Tuesday, September 6, 2016, 1:30 pm to 2:30 pm
MSOB Conference Room X-275

ABSTRACT:
Medical decision making is fraught with both uncertainty and undesirable variability. The vast majority of our clinical decisions lack adequate evidence to determine their efficacy and inconsistent implementation compromises quality and efficiency.

The current standards in clinical decision support reinforce best-practices but are limited in scalability by manual production. “Grand challenges” thus include mining clinical data sources to automatically generate decision support content.

Statistical approaches allow us to learn patterns that reflect real-world standards of care vs. outliers. This can range from my evaluation of the national distribution of opioid prescriptions to my current NIH Big Data 2 Knowledge K01 Career Development Award directed to empower individual clinicians with the collective experience of the many.
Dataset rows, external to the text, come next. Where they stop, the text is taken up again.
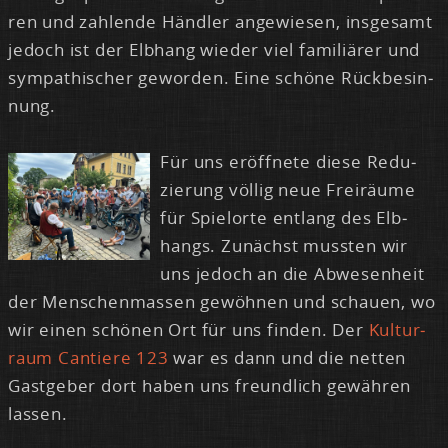
ren und zah­len­de Händ­ler an­ge­wie­sen, ins­ge­samt
je­doch ist der Elb­hang wie­der viel fa­mi­liä­rer und
sym­pa­thi­scher ge­wor­den. Ei­ne schö­ne Rück­be­sin­
nung.
Für uns er­öff­ne­te die­se Re­du­
zie­rung völ­lig neue Frei­räu­me
für Spiel­or­te ent­lang des Elb­
hangs. Zu­nächst muss­ten wir
uns je­doch an die Ab­we­sen­heit
der Men­schen­mas­sen ge­wöh­nen und schau­en, wo
wir ei­nen schö­nen Ort für uns fin­den. Der
Kul­tur­
raum Can­tie­re 123
war es dann und die net­ten
Gast­ge­ber dort ha­ben uns freund­lich ge­wäh­ren
las­sen.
I will review my efforts developing a collaborative filtering machine-learning approach to clinical order entry, analogous to Netflix or Amazon.com’s “Customers who bought A also bought B” algorithm. This automatically generated decision support content can reproduce, and even optimize, manual constructs like order sets while remaining largely concordant with guidelines and avoiding inappropriate recommendations. This has even more important implications for prevalent cases where well-defined guidelines do not exist. The same methodology is predictive of clinical outcomes comparable to state-of-the-art risk prediction models. Embedded randomization of such decision support interventions could then allow us to explicitly build knowledge for the future, even as we enhance care today, in a closed-loop learning health system.